ALEXANDER, J., with whom SAUFLEY, C.J. and LEVY, J. join, concurring.

            [¶21]  I concur in the result, but I respectfully do not agree with the conclusion that the trial court erred in excluding the child's reputation testimony.  The party offering reputation testimony has the burden of demonstrating to the court a proper foundation for the testimony indicating that the witness "is sufficiently acquainted with (1) the person whose character is under attack, (2) the community in which that person has lived, and (3) the circles in which that person has moved, so that the witness can speak with authority of the manner in which that person generally is regarded." 4 Jack B. Weinstein & Margaret A. Berger, Weinstein's Federal Evidence § 608.14(2) (Joseph M. McLaughlin ed., 2d ed. 2001).  We have stated that a group on which reputation testimony is based must be sufficiently large because "[if] the group is too insular, its opinion of the witness' reputation for truthfulness may not be reliable because it may have been formed with the same set of biases." State v.
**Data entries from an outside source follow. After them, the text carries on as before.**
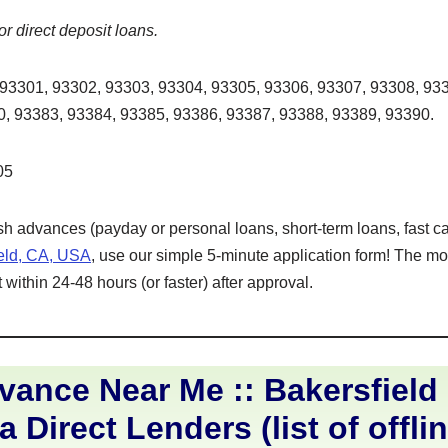
or direct deposit loans.
93301, 93302, 93303, 93304, 93305, 93306, 93307, 93308, 933
, 93383, 93384, 93385, 93386, 93387, 93388, 93389, 93390.
05
ash advances (payday or personal loans, short-term loans, fast ca
ield, CA, USA
, use our simple 5-minute application form! The mo
within 24-48 hours (or faster) after approval.
ance Near Me :: Bakersfield
a Direct Lenders (list of offli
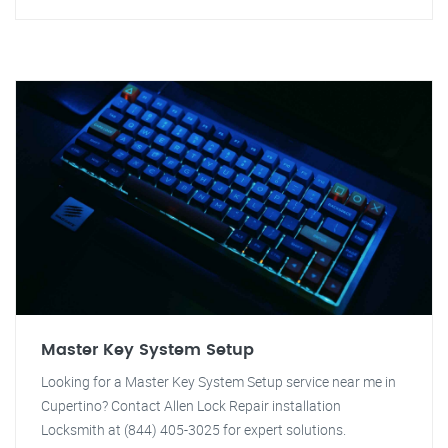
Master Key System Setup
Looking for a Master Key System Setup service near me in
Cupertino? Contact Allen Lock Repair installation
Locksmith at (844) 405-3025 for expert solutions.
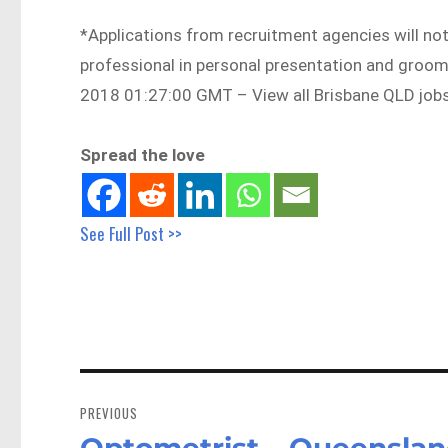
*Applications from recruitment agencies will not
professional in personal presentation and gro
2018 01:27:00 GMT – View all Brisbane QLD job
Spread the love
See Full Post >>
Post
navigation
PREVIOUS
Optometrist – Queenslan
Previous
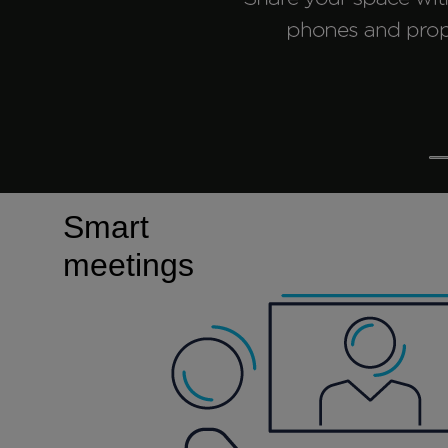
Smart
meetings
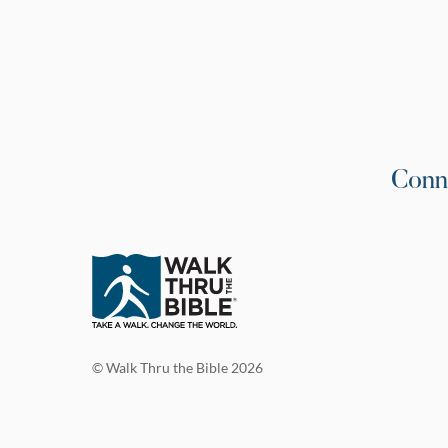
Conn
© Walk Thru the Bible 2026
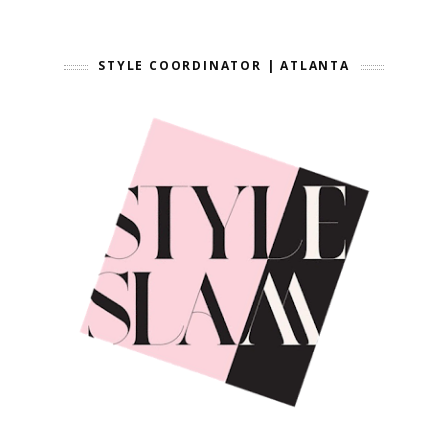
STYLE COORDINATOR | ATLANTA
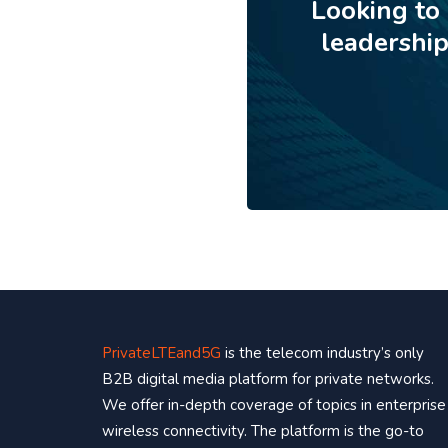
Looking to
leadershi
PrivateLTEand5G
is the telecom industry’s only
B2B digital media platform for private networks.
We offer in-depth coverage of topics in enterprise
wireless connectivity. The platform is the go-to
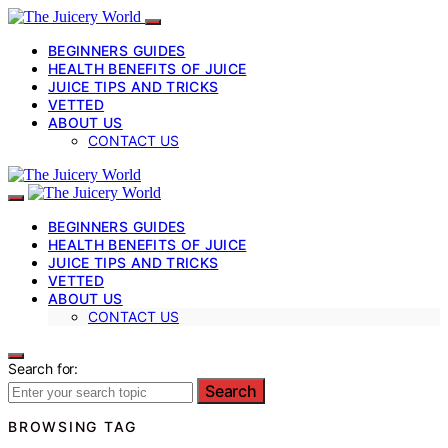
BEGINNERS GUIDES
HEALTH BENEFITS OF JUICE
JUICE TIPS AND TRICKS
VETTED
ABOUT US
CONTACT US
BEGINNERS GUIDES
HEALTH BENEFITS OF JUICE
JUICE TIPS AND TRICKS
VETTED
ABOUT US
CONTACT US
Search for:
Search
BROWSING TAG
Kalex, 2002 ME 26, ¶ 17, 789 A.2d 1286, 1291 (quoting State v. Ricker, 2001 ME 76, ¶ 6, 770 A.2d 1021, 1024).

            [¶22] The trial court could have reasonably viewed school bus and school hallway gossip among children as reflecting the communal biases of such a "too insular" group.  The trial court did not exceed the bounds of its discretion or otherwise err in determining that the foundational requirements for admissibility of the reputation testimony had not been met and in excluding that testimony.  See State v. Ricker, 2001 ME 76, ¶¶ 3, 8, 770 A.2d 1021, 1023, 1024.



Attorney for appellants:

Andrea J. Ubl, Esq.

Sherman & Sandy

P. O. Box 499

Waterville, ME 04903-0499


Attorneys for appellee:


G. Steven Rowe, Attorney General

Matthew Pollack, Asst. Attorney General

Debra Gotlib, Asst. Attorney General

6 State House Station

Augusta, ME 04333-0006


Guardian ad Litem:


Laurel Robbins, CASA

147 New Meadows Road

West Bath, ME 04530


Attorney for mother:


Ferdinand Slater, Esq.

5 School Street

Ellsworth, ME 04605

[1] Maine Rule of Evidence 404(a) provides:


(a) Character Evidence Generally.  Evidence of a person's character or a trait of character is not admissible for the purpose of proving that the person acted in conformity therewith on a particular occasion, except:


(1) Character of Accused.  Evidence of a pertinent trait of character offered by an accused, or by the prosecution to rebut the same;


(2) Character of Witness.  Evidence of the character of a witness, as provided in Rules 607, 608, and 609.


Rule 608(a), which the court applied in the present case, provides:


(a) Reputation Evidence of Character.  The credibility of a witness may be attacked or supported by evidence of reputation, but subject to these limitations: (1) the evidence may refer only to character for truthfulness or untruthfulness, and (2) evidence of truthful character is admissible only after the character of the witness for truthfulness has been attacked by reputation evidence or otherwise.


Section 4007 of Title 22 provides that "[a]ll child protection proceedings shall be conducted according to . . . the rules of evidence, except as provided otherwise in this chapter."  22 M.R.S.A. § 4007(1) (1992).


[2] Rule 403 of the Maine Rules of Evidence provides:


Although relevant, evidence may be excluded if its probative value is substantially outweighed by the danger of unfair prejudice, confusion of the issues, or misleading the jury, or by considerations of undue delay, waste of time, or needless presentation of cumulative evidence.